Turkish children are losing hope

Turkish children are losing hope

“What is the biggest problem you face when dealing with children?” I asked my latest interweave, Filiz Ayla, the general director of Mavi Kalem (Blue Pen Association), which is an NGO that works with disadvantaged groups. 

Her answer was chilling. “We face difficulty in attracting and keeping children in our work. Children in specific age groups have started to lose hope. We have to create an atmosphere where they can spend their energy on fields like art and sports, where they can feel hopeful. In the absence of such an atmosphere, children look to their families, look around themselves and their hopes are broken when they cannot find an answer to the question, ‘what can I be in life, what can I do in life?’”

Today is the United Nations Universal Children’s Day. It is a day established to mark children’s rights. While one has to be cautious on jumping to general conclusions, it is important to lend an ear to Ayla, who has nearly 30 years experience in this field.

It is undeniable (and confirmed by U.N. officials) that the Justice and Development Party (AKP) has undertaken important steps to improve the situation of children in the first half of its tenure. Increasing school enrollment, especially among girl children, tops the list. Yet, as in other areas, there is backpedaling in this field as well.

Successive AKP governments have not maintained their progressive reform spirit, which helped shape a strategy designed to reach contemporary standards in terms of children’s rights. They could not avoid keeping ideology out from this field. President Recep Tayyip Erdoğan’s “we will raise religious and pious generations,” has not improved the situation of children.

Unfortunately, the current economic challenges that are expected to worsen in the near future will take their toll on the children.

At this stage, we also need to focus on a subheading that will remain a huge headache in the years to come: Syrian children.

In a region like Balat, a neighborhood that receives a lot of internal migration, hosting disadvantaged communities, talking about a lack of empathy for Syrian refugees might remain an understatement.

“We come across mothers who come and tell us they do not want their children to go to the same class with Syrian children,” said Ayla.
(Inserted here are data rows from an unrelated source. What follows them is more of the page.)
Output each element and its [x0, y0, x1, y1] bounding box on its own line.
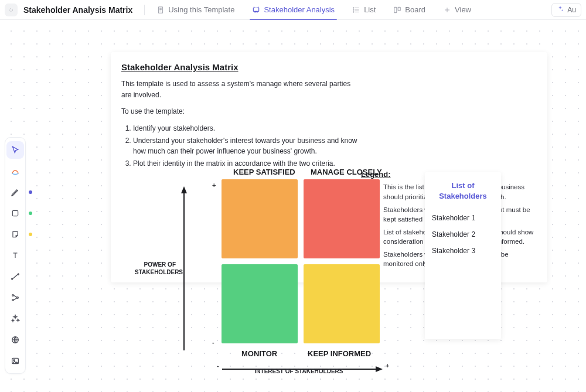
list-icon: [352, 6, 360, 14]
automation-label: Au: [567, 6, 576, 14]
quadrant-label-top-left: KEEP SATISFIED: [233, 168, 295, 176]
tool-ai[interactable]: [6, 310, 24, 328]
tool-connector[interactable]: [6, 268, 24, 285]
whiteboard-canvas[interactable]: Stakeholder Analysis Matrix This templat…: [0, 20, 586, 392]
tool-text[interactable]: [6, 247, 24, 264]
quadrant-bot-left[interactable]: [222, 264, 298, 343]
matrix[interactable]: KEEP SATISFIED MANAGE CLOSELY + - POWER …: [182, 168, 393, 343]
svg-rect-15: [12, 358, 19, 363]
x-tick-high: +: [386, 362, 389, 369]
tool-shape[interactable]: [6, 204, 24, 222]
tool-web[interactable]: [6, 331, 24, 349]
document-icon: [156, 6, 165, 14]
svg-rect-6: [394, 7, 397, 12]
tab-stakeholder-analysis[interactable]: Stakeholder Analysis: [246, 0, 340, 20]
quadrant-top-left[interactable]: [222, 179, 298, 258]
automation-button[interactable]: Au: [551, 3, 581, 17]
tab-board[interactable]: Board: [387, 0, 431, 20]
svg-point-9: [12, 278, 13, 279]
color-dot-yellow: [29, 233, 32, 236]
svg-point-12: [12, 299, 14, 301]
tool-relations[interactable]: [6, 289, 24, 306]
stakeholders-card[interactable]: List of Stakeholders Stakeholder 1 Stake…: [425, 172, 501, 339]
info-steps-list: Identify your stakeholders. Understand y…: [121, 123, 362, 169]
svg-rect-7: [398, 7, 401, 11]
y-axis-label: POWER OF STAKEHOLDERS: [135, 261, 176, 276]
tab-label: Stakeholder Analysis: [264, 5, 335, 14]
svg-marker-18: [181, 186, 187, 193]
tool-diagram[interactable]: [6, 162, 24, 180]
y-axis-arrow: [178, 185, 190, 355]
tab-label: Board: [405, 5, 425, 14]
svg-rect-2: [254, 8, 259, 11]
tab-label: Using this Template: [168, 5, 234, 14]
svg-point-11: [12, 295, 14, 296]
stakeholder-item[interactable]: Stakeholder 3: [432, 247, 494, 255]
svg-point-3: [353, 7, 354, 8]
quadrant-top-right[interactable]: [304, 179, 380, 258]
info-use-intro: To use the template:: [121, 106, 362, 117]
add-view-button[interactable]: View: [437, 0, 477, 20]
svg-point-4: [353, 9, 354, 10]
board-icon: [393, 6, 401, 14]
tab-using-template[interactable]: Using this Template: [151, 0, 240, 20]
info-step: Identify your stakeholders.: [133, 123, 362, 134]
tool-pen[interactable]: [6, 183, 24, 201]
tab-label: List: [364, 5, 376, 14]
top-bar: Stakeholder Analysis Matrix Using this T…: [0, 0, 586, 20]
svg-point-16: [13, 360, 15, 361]
plus-icon: [443, 6, 451, 14]
add-view-label: View: [455, 5, 471, 14]
quadrant-label-bot-right: KEEP INFORMED: [308, 349, 371, 358]
tool-select[interactable]: [6, 141, 24, 159]
matrix-grid: [222, 179, 393, 343]
quadrant-label-bot-left: MONITOR: [241, 349, 277, 358]
svg-rect-8: [12, 210, 18, 216]
color-dot-blue: [29, 190, 32, 194]
tab-list[interactable]: List: [346, 0, 381, 20]
info-paragraph: This template is used to assess a system…: [121, 79, 362, 100]
stakeholder-item[interactable]: Stakeholder 2: [432, 230, 494, 238]
svg-point-13: [17, 297, 19, 299]
x-axis-label: INTEREST OF STAKEHOLDERS: [217, 368, 381, 376]
tool-image[interactable]: [6, 352, 24, 370]
sparkle-icon: [557, 5, 564, 14]
divider: [144, 5, 145, 15]
color-dot-green: [29, 212, 32, 215]
workspace-logo[interactable]: [5, 4, 18, 16]
tool-sticky-note[interactable]: [6, 226, 24, 243]
info-left: Stakeholder Analysis Matrix This templat…: [121, 60, 362, 170]
quadrant-label-top-right: MANAGE CLOSELY: [311, 168, 382, 176]
page-title: Stakeholder Analysis Matrix: [23, 5, 132, 15]
whiteboard-icon: [252, 6, 260, 14]
svg-point-10: [18, 274, 19, 275]
svg-point-14: [12, 337, 19, 343]
left-toolbar: [5, 137, 26, 374]
info-heading: Stakeholder Analysis Matrix: [121, 60, 362, 74]
quadrant-bot-right[interactable]: [304, 264, 380, 343]
stakeholder-item[interactable]: Stakeholder 1: [432, 214, 494, 222]
y-tick-high: +: [212, 182, 216, 189]
y-tick-low: -: [212, 339, 214, 346]
svg-point-5: [353, 11, 354, 12]
svg-point-0: [10, 8, 13, 11]
stakeholders-heading: List of Stakeholders: [432, 180, 494, 201]
info-step: Understand your stakeholder's interest t…: [133, 135, 362, 157]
Mavi Kalem has been working in Balat since 2002.

According to her, the problems that are created by internal migration are also valid for Syrian refugees.

“There is a tremendous problem of feeling insecure. They leave a society where they have an identity to a society where they have no identity at all. Some are not even registered. They do not know the environment, they are worried. One of the reasons they do not send their girl children is this lack of trust,” she said.

Child labor has become a common phenomenon, as parents cannot get employment, while girl children take on housework and the responsibility of looking after their siblings when parents are at work. Early marriage is also frequently witnessed among Syrian refugee communities. As a result of all of this, Syrian children risk remain outside of the educational system.

In addition to these concrete problems, Syrian children face hostility from host communities. It is striking sometimes to observe this lack of empathy when you recall that the host communities are also made up of internal migrants who have suffered the same hardships.

“People are influenced by the rhetoric in the society,” said the association’s general director, while trying to explain the reaction to Syrians.

“But there is no hostile rhetoric on political levels or in the press either,” I said.

“But it exits in society and it is very widespread. There is a prejudice that Syrians are benefiting from a lot of means, that the state is spending a lot of money on them, that their children can go to universities without paying for fees. Not one of these are true but a serious reaction builds from their own poverty,” she said.

It is a widely known fact that in times of economic dire straits, migrant communities become a greater target.

Whatever problems Turkish children will face in the difficult days ahead, Syrian children will suffer from them on a larger scale.